▶ RECORDS FOR PROCESSING
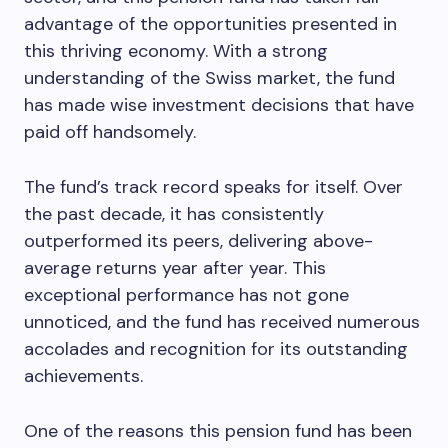
advantage of the opportunities presented in
this thriving economy. With a strong
understanding of the Swiss market, the fund
has made wise investment decisions that have
paid off handsomely.
The fund’s track record speaks for itself. Over
the past decade, it has consistently
outperformed its peers, delivering above-
average returns year after year. This
exceptional performance has not gone
unnoticed, and the fund has received numerous
accolades and recognition for its outstanding
achievements.
One of the reasons this pension fund has been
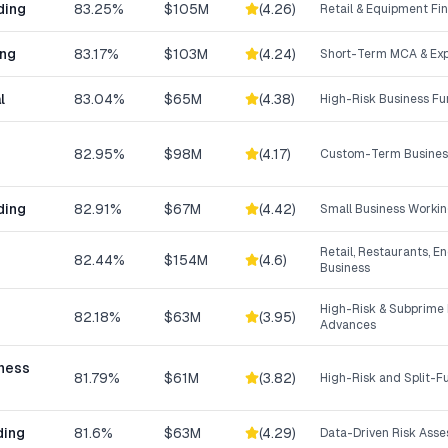
ding
83.25%
$105M
(
4.26
)
Retail & Equipment Fi
ing
83.17%
$103M
(
4.24
)
Short-Term MCA & Exp
l
83.04%
$65M
(
4.38
)
High-Risk Business F
82.95%
$98M
(
4.17
)
Custom-Term Business
ding
82.91%
$67M
(
4.42
)
Small Business Workin
Retail, Restaurants, E
82.44%
$154M
(
4.6
)
Business
High-Risk & Subprime
82.18%
$63M
(
3.95
)
Advances
iness
81.79%
$61M
(
3.82
)
High-Risk and Split-
ding
81.6%
$63M
(
4.29
)
Data-Driven Risk Ass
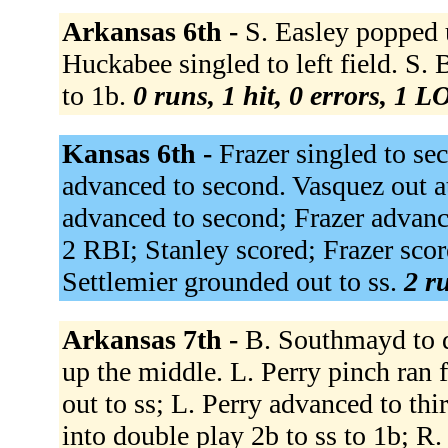
Arkansas 6th -
S. Easley popped u
Huckabee singled to left field. S. 
to 1b.
0 runs, 1 hit, 0 errors, 1 L
Kansas 6th -
Frazer singled to se
advanced to second. Vasquez out at
advanced to second; Frazer advanced
2 RBI; Stanley scored; Frazer sco
Settlemier grounded out to ss.
2 ru
Arkansas 7th -
B. Southmayd to 
up the middle. L. Perry pinch ran
out to ss; L. Perry advanced to th
into double play 2b to ss to 1b; R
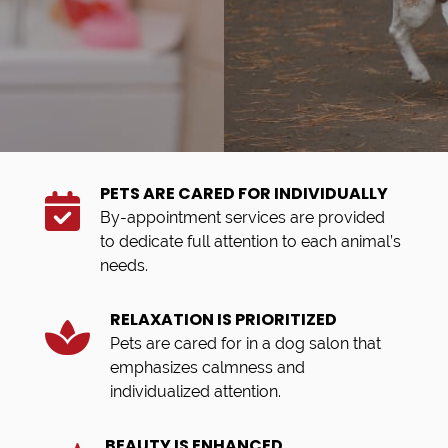
PETS ARE CARED FOR INDIVIDUALLY
By-appointment services are provided
to dedicate full attention to each animal’s
needs.
RELAXATION IS PRIORITIZED
Pets are cared for in a dog salon that
emphasizes calmness and
individualized attention.
BEAUTY IS ENHANCED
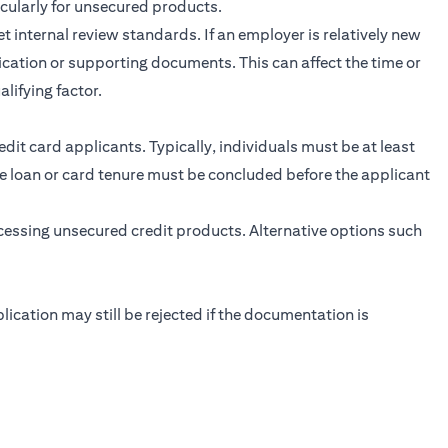
icularly for unsecured products.
internal review standards. If an employer is relatively new
fication or supporting documents. This can affect the time or
lifying factor.
dit card applicants. Typically, individuals must be at least
the loan or card tenure must be concluded before the applicant
ccessing unsecured credit products. Alternative options such
plication may still be rejected if the documentation is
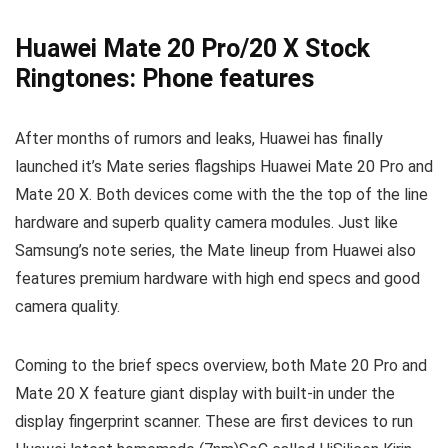
Huawei Mate 20 Pro/20 X Stock
Ringtones: Phone features
After months of rumors and leaks, Huawei has finally
launched it’s Mate series flagships Huawei Mate 20 Pro and
Mate 20 X. Both devices come with the the top of the line
hardware and superb quality camera modules. Just like
Samsung’s note series, the Mate lineup from Huawei also
features premium hardware with high end specs and good
camera quality.
Coming to the brief specs overview, both Mate 20 Pro and
Mate 20 X feature giant display with built-in under the
display fingerprint scanner. These are first devices to run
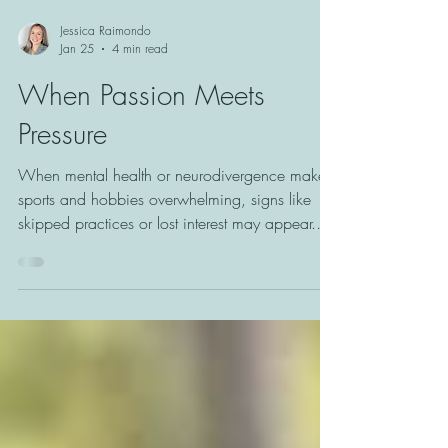
Jessica Raimondo
Jan 25
4 min read
When Passion Meets
Pressure
When mental health or neurodivergence makes
sports and hobbies overwhelming, signs like
skipped practices or lost interest may appear.
Learn how to recognize these shifts and support
youth in finding joy and connection on their
own terms.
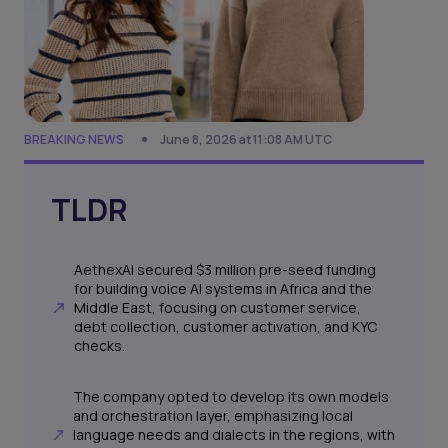
BREAKING NEWS
June 8, 2026 at 11:08 AM UTC
TLDR
AethexAI secured $3 million pre-seed funding
for building voice AI systems in Africa and the
Middle East, focusing on customer service,
debt collection, customer activation, and KYC
checks.
The company opted to develop its own models
and orchestration layer, emphasizing local
language needs and dialects in the regions, with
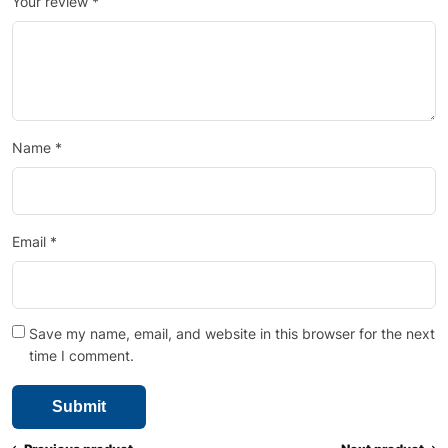
Your review
*
Name
*
Email
*
Save my name, email, and website in this browser for the next
time I comment.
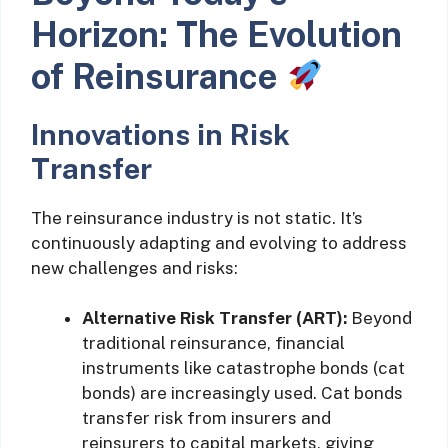
Horizon: The Evolution
of Reinsurance
Innovations in Risk
Transfer
The reinsurance industry is not static. It’s
continuously adapting and evolving to address
new challenges and risks:
Alternative Risk Transfer (ART):
Beyond
traditional reinsurance, financial
instruments like catastrophe bonds (cat
bonds) are increasingly used. Cat bonds
transfer risk from insurers and
reinsurers to capital markets, giving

▶ ASSIGNMENT
All the records need to be printed again exactly as written, though without their pictures.

▶ SOLUTION
advantage of the opportunities presented in
this thriving economy. With a strong
understanding of the Swiss market, the fund
has made wise investment decisions that have
paid off handsomely.
The fund’s track record speaks for itself. Over
the past decade, it has consistently
outperformed its peers, delivering above-
average returns year after year. This
exceptional performance has not gone
unnoticed, and the fund has received numerous
accolades and recognition for its outstanding
achievements.
One of the reasons this pension fund has been
ding
83.25%
$105M
(
4.26
)
Retail & Equipment Fi
ing
83.17%
$103M
(
4.24
)
Short-Term MCA & Exp
l
83.04%
$65M
(
4.38
)
High-Risk Business F
82.95%
$98M
(
4.17
)
Custom-Term Business
ding
82.91%
$67M
(
4.42
)
Small Business Workin
Retail, Restaurants, E
82.44%
$154M
(
4.6
)
Business
High-Risk & Subprime
82.18%
$63M
(
3.95
)
Advances
iness
81.79%
$61M
(
3.82
)
High-Risk and Split-
ding
81.6%
$63M
(
4.29
)
Data-Driven Risk Ass
Arkansas 6th -
S. Easley popped u
Huckabee singled to left field. S. 
to 1b.
0 runs, 1 hit, 0 errors, 1 L
Kansas 6th -
Frazer singled to se
advanced to second. Vasquez out at
advanced to second; Frazer advanced
2 RBI; Stanley scored; Frazer sco
Settlemier grounded out to ss.
2 ru
Arkansas 7th -
B. Southmayd to 
up the middle. L. Perry pinch ran
out to ss; L. Perry advanced to th
into double play 2b to ss to 1b; R
PETS ARE CARED FOR INDIVIDUALLY
By-appointment services are provided
to dedicate full attention to each animal’s
needs.
RELAXATION IS PRIORITIZED
Pets are cared for in a dog salon that
emphasizes calmness and
individualized attention.
BEAUTY IS ENHANCED
icularly for unsecured products.
internal review standards. If an employer is relatively new
fication or supporting documents. This can affect the time or
lifying factor.
dit card applicants. Typically, individuals must be at least
the loan or card tenure must be concluded before the applicant
ccessing unsecured credit products. Alternative options such
plication may still be rejected if the documentation is
Huawei Mate 20 Pro/20 X Stock
Ringtones: Phone features
After months of rumors and leaks, Huawei has finally
launched it’s Mate series flagships Huawei Mate 20 Pro and
Mate 20 X. Both devices come with the the top of the line
hardware and superb quality camera modules. Just like
Samsung’s note series, the Mate lineup from Huawei also
features premium hardware with high end specs and good
camera quality.
Coming to the brief specs overview, both Mate 20 Pro and
Mate 20 X feature giant display with built-in under the
display fingerprint scanner. These are first devices to run
Jessica Raimondo
Jan 25
4 min read
When Passion Meets
Pressure
When mental health or neurodivergence makes
sports and hobbies overwhelming, signs like
skipped practices or lost interest may appear.
Learn how to recognize these shifts and support
youth in finding joy and connection on their
own terms.
BREAKING NEWS
June 8, 2026 at 11:08 AM UTC
TLDR
AethexAI secured $3 million pre-seed funding
for building voice AI systems in Africa and the
Middle East, focusing on customer service,
debt collection, customer activation, and KYC
checks.
The company opted to develop its own models
and orchestration layer, emphasizing local
language needs and dialects in the regions, with
Your review
*
Name
*
Email
*
Save my name, email, and website in this browser for the next
time I comment.
Horizon: The Evolution
of Reinsurance
Innovations in Risk
Transfer
The reinsurance industry is not static. It’s
continuously adapting and evolving to address
new challenges and risks:
Alternative Risk Transfer (ART):
Beyond
traditional reinsurance, financial
instruments like catastrophe bonds (cat
bonds) are increasingly used. Cat bonds
transfer risk from insurers and
reinsurers to capital markets, giving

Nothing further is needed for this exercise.